General Data Protection Regulation (GDPR) for Identity Architects

Published in

FACILELOGIN

12 min readAug 9, 2017

The EU General Data Protection Regulation (GDPR) is the regulation 2016/679 of the European parliament and of the council, which replaces the Data Protection Directive 95/46/EC and was designed to harmonize data privacy laws across Europe, to protect and empower all EU citizens (and residents) data privacy and to reshape the way organizations across the region approach data privacy. Commonly known as GDPR, was passed as a regulation on 27th April 2016 — and will be effective from 25th May 2018. GDPR became quite prominent due to the heavy penalties introduced by it for violators — which could be as much as 4% of the annual global turnover or €20 Million (whichever is greater).

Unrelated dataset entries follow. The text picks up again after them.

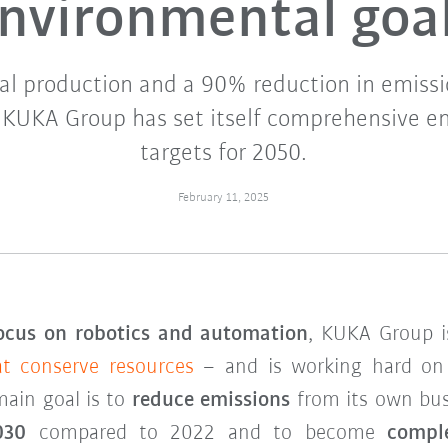
nvironmental goa
al production and a 90% reduction in emissi
: KUKA Group has set itself comprehensive e
targets for 2050.
February 11, 2025
ocus on robotics and automation
, KUKA Group i
at conserve resources
– and is working hard o
main goal is to
reduce emissions
from its own busi
030
compared to 2022 and to become
compl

If you would like to read more on the regulatory aspect of GDPR, the blog post I did couple of days back, Understanding GDPR For Everyone Who Hates Reading Law! will help. In this blog I mostly talk about technical aspects of GDPR, as an Identity Architect you should worry about.

User/Employee On-boarding

On-boarding from an IAM perspective means getting the user into the IAM infrastructure and make all the services ready to use, with no further delay. An organization performing at the level — 4 or 5 (Measured/Optimized)of the Forrester Identity Management Maturity Model, is expected to automate the entire process — with less human involvement. The on-boarding process has multiple variations based on how complex the business requirements are.

Capture Only the Minimal Personal Data

To be compliant with GDPR, we need to make sure, we only gather the minimal set of user personal data during the on-boarding process — and nothing more. For example, if the user preference is to use email address as the primary means of communication, then no point of keep tracking of user’s physical address. At the same time — if user has opt out to use multi-factor authentication with SMS, or receive notification via SMS, then we should not keep track of user’s mobile number.

You must not capture personal data for the anticipated usage in the future. For example you may be running a web site for your restaurant where customers can login and pre-order food before they get to the restaurant or for pick up. You must not capture customer’s home address at that point anticipating a home-delivery service that you may have in the future.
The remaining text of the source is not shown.